Ontologías del agua: la perspectiva mítica de los mazahuas

Por ontologías del agua entiendo, junto con Yates et al. (2017), la posibilidad y la política de una multiplicidad de mundos relacionados con el agua, destacando múltiples realidades del agua y formas de estar con esta, no solo diferentes percepciones o sistemas de conocimiento ligados a su existencia material. Al indagar por las implicaciones del giro ontológico para los debates sobre la gestión del agua, contribuyo a explorar su agencia y cómo el agua da forma a nuestros mundos sociales a través de múltiples compromisos materiales y ensamblajes, en los que las ontologías también son un lugar de competencia política. Al enfocarme en los espacios políticos donde se encuentran las ontologías del agua, no me centro en una ontología individual sino en las implicaciones prácticas y políticas de habilitar o silenciar mundos diversos, que ponen en tela de juicio los supuestos ontológicos que sustentan las formas dominantes de gestión del agua (Yates et al. 2017).

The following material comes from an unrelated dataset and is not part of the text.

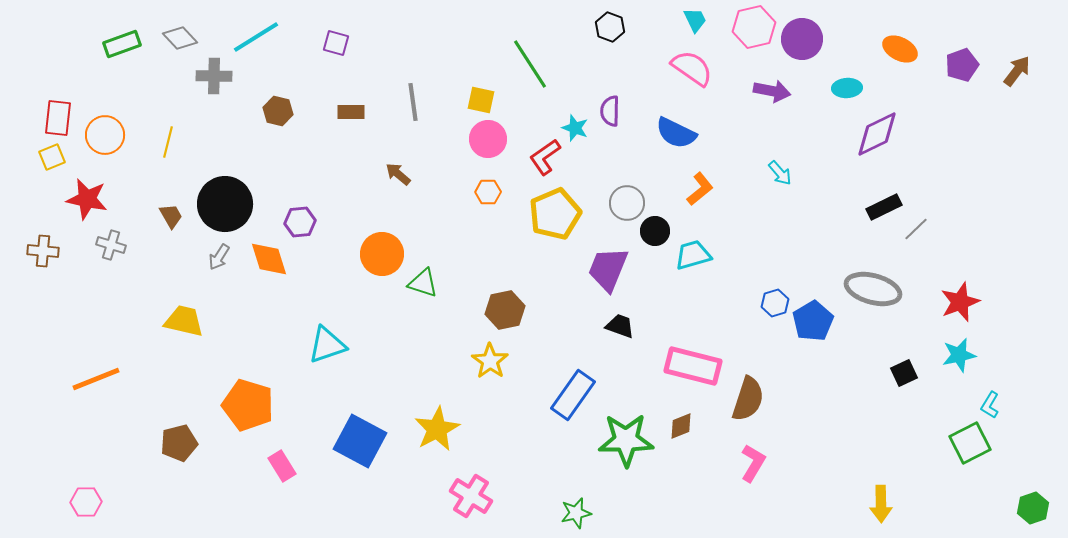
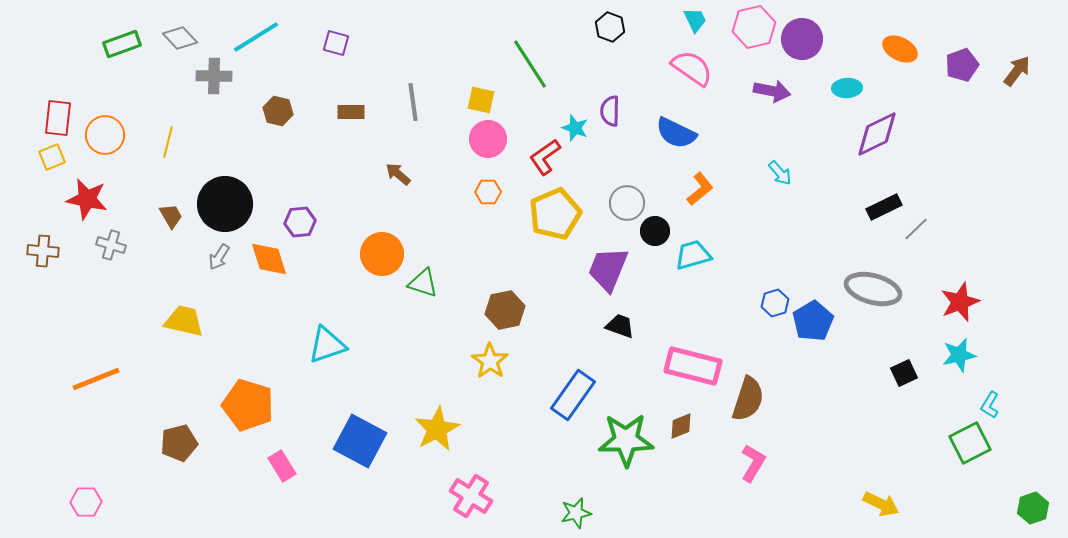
yellow arrow at (881, 504): rotated 63 degrees counterclockwise
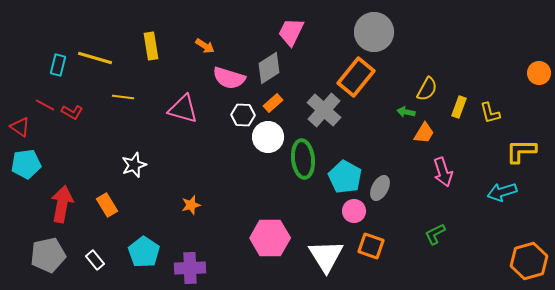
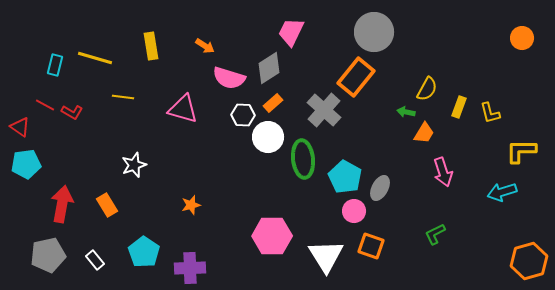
cyan rectangle at (58, 65): moved 3 px left
orange circle at (539, 73): moved 17 px left, 35 px up
pink hexagon at (270, 238): moved 2 px right, 2 px up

Bajo ese presupuesto, para entender la ontología del agua desde las comunidades mazahuas es muy importante considerar el vínculo con el territorio ancestral con el cual guardan una fuerte relación simbólico-afectiva, pues allí se encuentran sus santos protectores y antepasados. Como lo plantea Oehmichen (2002): "el territorio continúa siendo [para los mazahuas] una de las formas de objetivación y anclaje simbólico de su identidad" (77). En esta relación simbólico-efectiva, los montes, los ríos, la laguna y los ojos de agua se integran como geosímbolos y referentes continuos de la tradición oral, de los mitos y la ritualidad de las comunidades. Su territorio se constituye en un territorio cultural, apropiado mediante el trabajo con la tierra y los significantes que se le han atribuido, lo cual ha resultado en la configuración de un paisaje hídrico en donde el agua y las montañas son parte fundamental en tanto encierran profundos significados y conocimientos para este pueblo.

Los cerros y los lugares de agua ayudan a identificar los territorios de cada una de las comunidades y, en ese sentido, el conjunto agua-cerro, en el contexto de la sierra mazahua, así como en muchos otros pueblos indígenas y campesinos del centro de México, hace referencia a una comunidad organizada asentada en un territorio (Ávila 2007). Si se piensa en relación con su principal actividad productiva -la agricultura de temporal-, el conjunto agua-cerro está vinculado no solo con la tierra sino con uno de los elementos más importantes de la naturaleza para los indígenas mazahuas: la lluvia.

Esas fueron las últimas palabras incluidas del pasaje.